Go play SOMA from Frictional Games. It's pretty much that.

>There's a monster that can't see you at all, and so can't harm you in any way, shape, or form.
Which one was that?

The one that looks like a walking fishstick. The gimmick was that it could hear you if you ran, but at that point you'd know not to run around ANY of the monsters. Also, there was no reason TO run, so you just complete your little task without any sort of apprehension.

That would be great, but I still think they could've made the monsters a bit more interesting.

Think of the first enemy encounter, which I thought was brilliant. In the first sequence, you face that mechanical donkey robot DARPA is always hocking. You're put in a small arena that's open enough for you to observe donkey-robot's behavior, but closed enough that it won't be able to detect you unless you're stupid. If you get hurt, there's a very visible and easily accessible health tumor. If that's not enough, the arena is so small that even from a game over screen you can get back into place within a number of seconds. The first sequence ends when you solve a fairly simple environmental puzzle.

Second sequence is an exploration segment. There's a lot of neat worldbuilding and setup, but the most important thing is that in order to trigger the third sequence, you need to understand WHAT you want to do in the third sequence, and have a pretty good idea of HOW to do it. This is so flawlessly done (without spoiling anything) that I wish I could frame sequence 2 and put it in a museum.

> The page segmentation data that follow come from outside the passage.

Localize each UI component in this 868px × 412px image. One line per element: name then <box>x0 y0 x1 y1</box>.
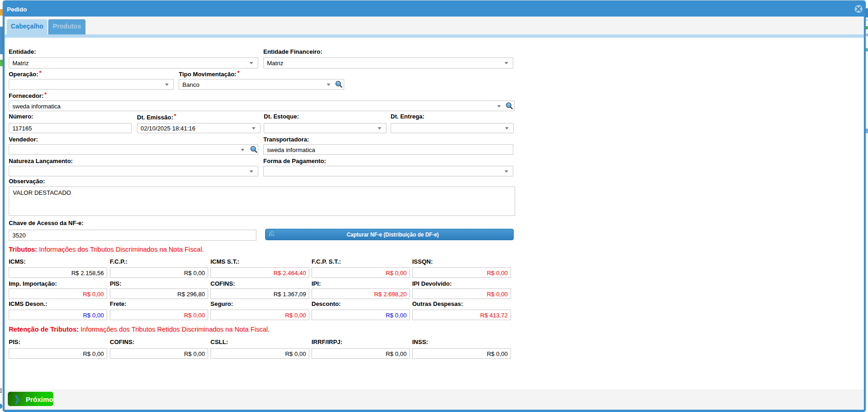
svg-text:Fe: Fe <box>271 233 274 237</box>
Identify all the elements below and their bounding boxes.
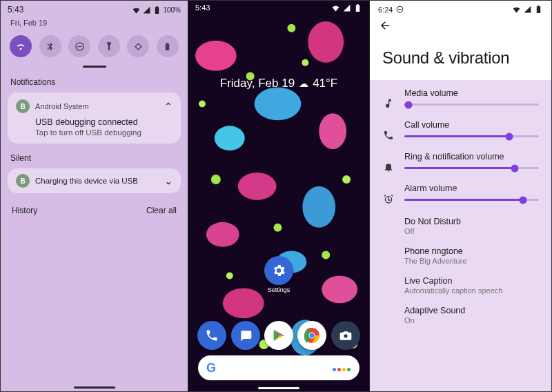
- volume-slider-music-note: Media volume: [370, 84, 551, 116]
- setting-name: Do Not Disturb: [404, 217, 539, 226]
- messages-icon: [239, 329, 253, 342]
- history-button[interactable]: History: [12, 206, 37, 215]
- alarm-icon: [382, 184, 395, 204]
- setting-row[interactable]: Adaptive SoundOn: [370, 300, 551, 330]
- signal-icon: [142, 6, 151, 14]
- silent-notification-card[interactable]: B Charging this device via USB ⌃: [8, 168, 181, 193]
- wifi-icon: [15, 41, 26, 52]
- camera-icon: [339, 329, 353, 342]
- shade-drag-handle[interactable]: [83, 66, 106, 68]
- svg-point-14: [223, 288, 264, 318]
- back-button[interactable]: [370, 15, 551, 36]
- setting-name: Phone ringtone: [404, 246, 539, 256]
- android-system-icon: B: [16, 99, 30, 113]
- weather-cloud-icon: ☁: [299, 78, 308, 89]
- battery-icon: [534, 5, 543, 14]
- setting-name: Live Caption: [404, 276, 539, 286]
- slider-track[interactable]: [404, 104, 539, 106]
- shade-date: Fri, Feb 19: [1, 16, 188, 32]
- slider-thumb[interactable]: [519, 196, 526, 204]
- music-note-icon: [382, 88, 395, 109]
- wifi-icon: [331, 3, 340, 12]
- chevron-up-icon[interactable]: ⌃: [164, 101, 172, 112]
- bluetooth-icon: [45, 41, 55, 52]
- status-icons: [512, 5, 543, 14]
- home-datetime-widget[interactable]: Friday, Feb 19 ☁ 41°F: [188, 77, 369, 90]
- play-store-icon: [271, 328, 286, 343]
- status-bar: 5:43 100%: [1, 1, 188, 16]
- slider-label: Ring & notification volume: [404, 152, 539, 161]
- assistant-icon[interactable]: [332, 363, 351, 373]
- settings-app-shortcut[interactable]: Settings: [264, 256, 293, 293]
- svg-point-22: [322, 251, 330, 259]
- signal-icon: [523, 5, 532, 14]
- shade-footer: History Clear all: [1, 199, 188, 222]
- chrome-icon: [303, 326, 321, 344]
- svg-point-19: [342, 175, 351, 184]
- silent-notification-text: Charging this device via USB: [35, 177, 159, 185]
- qs-battery-saver-tile[interactable]: [157, 35, 179, 57]
- setting-row[interactable]: Do Not DisturbOff: [370, 211, 551, 241]
- gesture-nav-bar[interactable]: [74, 386, 115, 389]
- status-time: 5:43: [8, 5, 23, 14]
- wifi-icon: [132, 6, 141, 14]
- clear-all-button[interactable]: Clear all: [146, 206, 177, 215]
- svg-point-10: [302, 186, 335, 228]
- phone-app[interactable]: [197, 321, 226, 350]
- volume-slider-alarm: Alarm volume: [370, 179, 551, 211]
- status-bar: 6:24: [370, 1, 551, 15]
- google-logo-icon: G: [206, 361, 216, 375]
- gesture-nav-bar[interactable]: [258, 387, 299, 389]
- slider-label: Alarm volume: [404, 184, 539, 193]
- slider-track[interactable]: [404, 167, 539, 169]
- setting-name: Adaptive Sound: [404, 306, 539, 315]
- camera-app[interactable]: [331, 321, 360, 350]
- notification-title: USB debugging connected: [35, 117, 172, 127]
- svg-point-13: [322, 275, 357, 303]
- setting-row[interactable]: Live CaptionAutomatically caption speech: [370, 271, 551, 300]
- svg-point-11: [206, 222, 239, 247]
- wifi-icon: [512, 5, 521, 14]
- slider-thumb[interactable]: [511, 164, 518, 172]
- play-store-app[interactable]: [264, 321, 293, 350]
- chrome-app[interactable]: [297, 321, 326, 350]
- volume-slider-bell: Ring & notification volume: [370, 148, 551, 179]
- slider-track[interactable]: [404, 199, 539, 201]
- svg-point-5: [308, 21, 344, 63]
- qs-flashlight-tile[interactable]: [98, 35, 120, 57]
- settings-body[interactable]: Media volumeCall volumeRing & notificati…: [370, 80, 551, 391]
- status-icons: 100%: [132, 6, 181, 14]
- svg-point-20: [274, 224, 282, 232]
- status-time: 5:43: [195, 3, 210, 12]
- dock: [188, 321, 369, 350]
- dnd-icon: [75, 41, 85, 52]
- qs-autorotate-tile[interactable]: [127, 35, 149, 57]
- signal-icon: [342, 3, 351, 12]
- slider-thumb[interactable]: [506, 133, 513, 140]
- messages-app[interactable]: [231, 321, 260, 350]
- bell-icon: [382, 152, 395, 173]
- setting-subtitle: The Big Adventure: [404, 257, 539, 265]
- svg-rect-2: [135, 43, 141, 50]
- setting-subtitle: Off: [404, 227, 539, 235]
- slider-label: Call volume: [404, 120, 539, 130]
- volume-slider-phone: Call volume: [370, 116, 551, 148]
- svg-point-18: [211, 175, 221, 184]
- slider-thumb[interactable]: [404, 101, 412, 108]
- chevron-down-icon[interactable]: ⌃: [164, 175, 172, 186]
- status-icons: [331, 3, 362, 12]
- arrow-left-icon: [379, 19, 392, 32]
- slider-label: Media volume: [404, 88, 539, 98]
- qs-dnd-tile[interactable]: [68, 35, 90, 57]
- battery-percent: 100%: [163, 6, 181, 14]
- notification-card[interactable]: B Android System ⌃ USB debugging connect…: [8, 92, 181, 144]
- svg-point-7: [215, 126, 245, 150]
- qs-bluetooth-tile[interactable]: [39, 35, 61, 57]
- setting-row[interactable]: Phone ringtoneThe Big Adventure: [370, 241, 551, 271]
- svg-point-27: [199, 100, 206, 107]
- settings-app-label: Settings: [264, 286, 293, 293]
- date-text: Friday, Feb 19: [220, 77, 295, 90]
- google-search-bar[interactable]: G: [198, 355, 359, 380]
- slider-track[interactable]: [404, 135, 539, 137]
- qs-wifi-tile[interactable]: [10, 35, 32, 57]
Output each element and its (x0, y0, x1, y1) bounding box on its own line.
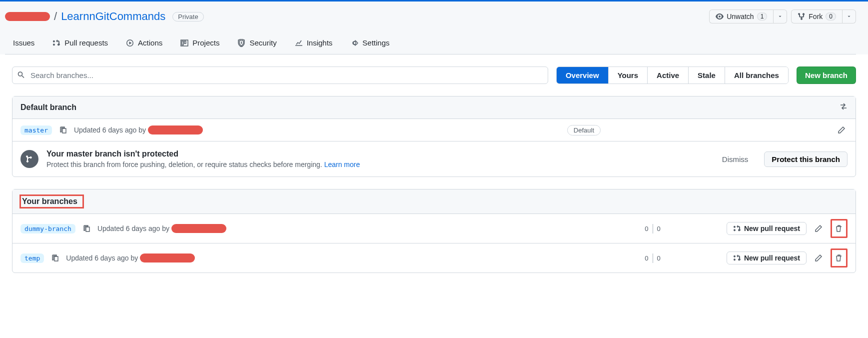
play-icon (126, 39, 134, 47)
new-branch-button[interactable]: New branch (797, 66, 856, 84)
nav-security[interactable]: Security (234, 34, 279, 54)
main: Overview Yours Active Stale All branches… (0, 54, 868, 297)
caret-down-icon (778, 14, 783, 19)
graph-icon (295, 39, 303, 47)
nav-pulls[interactable]: Pull requests (49, 34, 111, 54)
updated-text: Updated 6 days ago by (97, 224, 169, 232)
pull-request-icon (52, 39, 60, 47)
author-redacted[interactable] (140, 254, 195, 262)
branch-row: temp Updated 6 days ago by 0 0 (12, 244, 856, 272)
unwatch-label: Unwatch (727, 12, 754, 20)
your-branches-title: Your branches (22, 197, 77, 206)
dismiss-button[interactable]: Dismiss (722, 155, 749, 164)
copy-icon (51, 254, 59, 262)
default-branch-title: Default branch (20, 103, 76, 112)
branch-name[interactable]: temp (20, 254, 44, 263)
nav-issues[interactable]: Issues (10, 34, 37, 54)
tab-all[interactable]: All branches (725, 67, 788, 84)
pencil-icon (815, 254, 823, 262)
fork-button[interactable]: Fork 0 (791, 10, 843, 24)
nav-insights-label: Insights (307, 38, 333, 47)
default-branch-row: master Updated 6 days ago by Default (12, 119, 856, 142)
repo-name-link[interactable]: LearnnGitCommands (61, 10, 165, 23)
copy-icon (59, 126, 67, 134)
new-pull-request-label: New pull request (744, 254, 800, 262)
behind-count: 0 (641, 254, 653, 263)
tab-stale[interactable]: Stale (689, 67, 725, 84)
path-separator: / (54, 10, 57, 23)
copy-icon (82, 224, 90, 232)
nav-actions-label: Actions (138, 38, 162, 47)
protect-branch-button[interactable]: Protect this branch (764, 152, 848, 167)
pencil-icon (838, 126, 846, 134)
protect-notice: Your master branch isn't protected Prote… (12, 142, 856, 176)
nav-insights[interactable]: Insights (292, 34, 336, 54)
tab-overview[interactable]: Overview (557, 67, 609, 84)
fork-group: Fork 0 (791, 10, 856, 24)
switch-default-branch-button[interactable] (840, 102, 848, 112)
rename-branch-button[interactable] (836, 124, 848, 136)
unwatch-caret[interactable] (774, 10, 787, 24)
pull-request-icon (733, 224, 741, 232)
copy-branch-button[interactable] (80, 222, 92, 234)
unwatch-count: 1 (757, 12, 768, 20)
shield-icon (237, 39, 245, 47)
repo-header: / LearnnGitCommands Private Unwatch 1 Fo… (0, 2, 868, 54)
fork-caret[interactable] (843, 10, 856, 24)
repo-nav: Issues Pull requests Actions Projects Se… (5, 34, 856, 54)
fork-count: 0 (826, 12, 836, 20)
nav-projects-label: Projects (192, 38, 219, 47)
nav-pulls-label: Pull requests (64, 38, 108, 47)
protect-learn-more-link[interactable]: Learn more (324, 160, 360, 168)
branch-updated: Updated 6 days ago by (74, 126, 203, 134)
pencil-icon (815, 224, 823, 232)
nav-projects[interactable]: Projects (177, 34, 222, 54)
protect-text: Your master branch isn't protected Prote… (46, 150, 360, 168)
ahead-count: 0 (653, 224, 665, 234)
author-redacted[interactable] (171, 224, 226, 233)
rename-branch-button[interactable] (813, 252, 825, 264)
new-pull-request-button[interactable]: New pull request (727, 252, 807, 264)
nav-actions[interactable]: Actions (123, 34, 165, 54)
search-wrap (12, 66, 548, 84)
project-icon (180, 39, 188, 47)
fork-label: Fork (809, 12, 823, 20)
author-redacted[interactable] (148, 126, 203, 134)
ahead-behind-count: 0 0 (641, 254, 664, 263)
default-badge: Default (567, 125, 601, 136)
delete-branch-button[interactable] (833, 222, 845, 234)
delete-highlight (831, 219, 848, 238)
nav-issues-label: Issues (13, 38, 34, 47)
delete-branch-button[interactable] (833, 252, 845, 264)
tab-active[interactable]: Active (648, 67, 689, 84)
search-input[interactable] (12, 66, 548, 84)
tab-yours[interactable]: Yours (609, 67, 648, 84)
owner-link-redacted[interactable] (5, 12, 50, 21)
your-branches-panel: Your branches dummy-branch Updated 6 day… (12, 189, 856, 273)
your-branches-title-highlight: Your branches (19, 194, 84, 208)
caret-down-icon (847, 14, 852, 19)
branch-name[interactable]: dummy-branch (20, 224, 75, 234)
default-branch-header: Default branch (12, 96, 856, 119)
nav-security-label: Security (249, 38, 276, 47)
ahead-behind-count: 0 0 (641, 224, 664, 234)
rename-branch-button[interactable] (813, 222, 825, 234)
trash-icon (835, 254, 843, 262)
repo-title-row: / LearnnGitCommands Private Unwatch 1 Fo… (5, 10, 856, 24)
unwatch-button[interactable]: Unwatch 1 (709, 10, 774, 24)
copy-branch-button[interactable] (57, 124, 69, 136)
eye-icon (716, 12, 724, 20)
new-pull-request-label: New pull request (744, 224, 800, 232)
updated-text: Updated 6 days ago by (66, 254, 138, 262)
nav-settings-label: Settings (362, 38, 389, 47)
nav-settings[interactable]: Settings (347, 34, 392, 54)
trash-icon (835, 224, 843, 232)
copy-branch-button[interactable] (49, 252, 61, 264)
ahead-count: 0 (653, 254, 665, 263)
behind-count: 0 (641, 224, 653, 234)
branch-toolbar: Overview Yours Active Stale All branches… (12, 66, 856, 84)
branch-updated: Updated 6 days ago by (66, 254, 195, 262)
branch-icon (25, 155, 33, 163)
new-pull-request-button[interactable]: New pull request (727, 222, 807, 235)
branch-name[interactable]: master (20, 126, 52, 135)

Final sequence begins, you understand your objective and decide to move forward. Immediately, the main obstacle of sequence three pops into frame without the need for cutscenes or taking control of the pc. You immediately understand what your struggle is and what the stakes are because they're given to you in a visual and organic way, without letting you feel in control of the situation. You can focus on the task at hand completely, BECAUSE you have already gone through the stage and explored to your heart's content in sequence 2.

You mean this guy?

It was the monster in the first section of Theta. I don't remember it having arms.

Ah, the proxy in the server room, then. I think it responded to walking, but I pretty much croutched until I was done at which point I just sprinted out of the place.

Everyone did that. That's my point. It's stupid.

There's a mod that makes all the WAU monsters completely nonaggressive. It makes the game somewhat more enjoyable, since dealing with the monsters becomes less terrifying and more tedious and annoying. Like this guy said.

I think the Construct (the first enemy) was great. The server room Proxy was also great because of the build up ("Be quiet, the proxy listens" and fuck going down those staris". The monster inside Tau was nice too, but you left him behind really fast, so was kind of pointless.

I didn't really have any trouble enjoying the story because of the monsters. Possible exception would be Terry Akers (the proxy with arms in the science department I pic related earlier) since he could open doors while you were reading journals and shit.

See, those are good calls. All those encounters have a clear purpose, progressions, narrative, and plot. So many others felt there for the sake of there-ness.

Johan Ross scared the ever-loving shit out of me. Every time even just his name came up in the game it exuded an air of menace.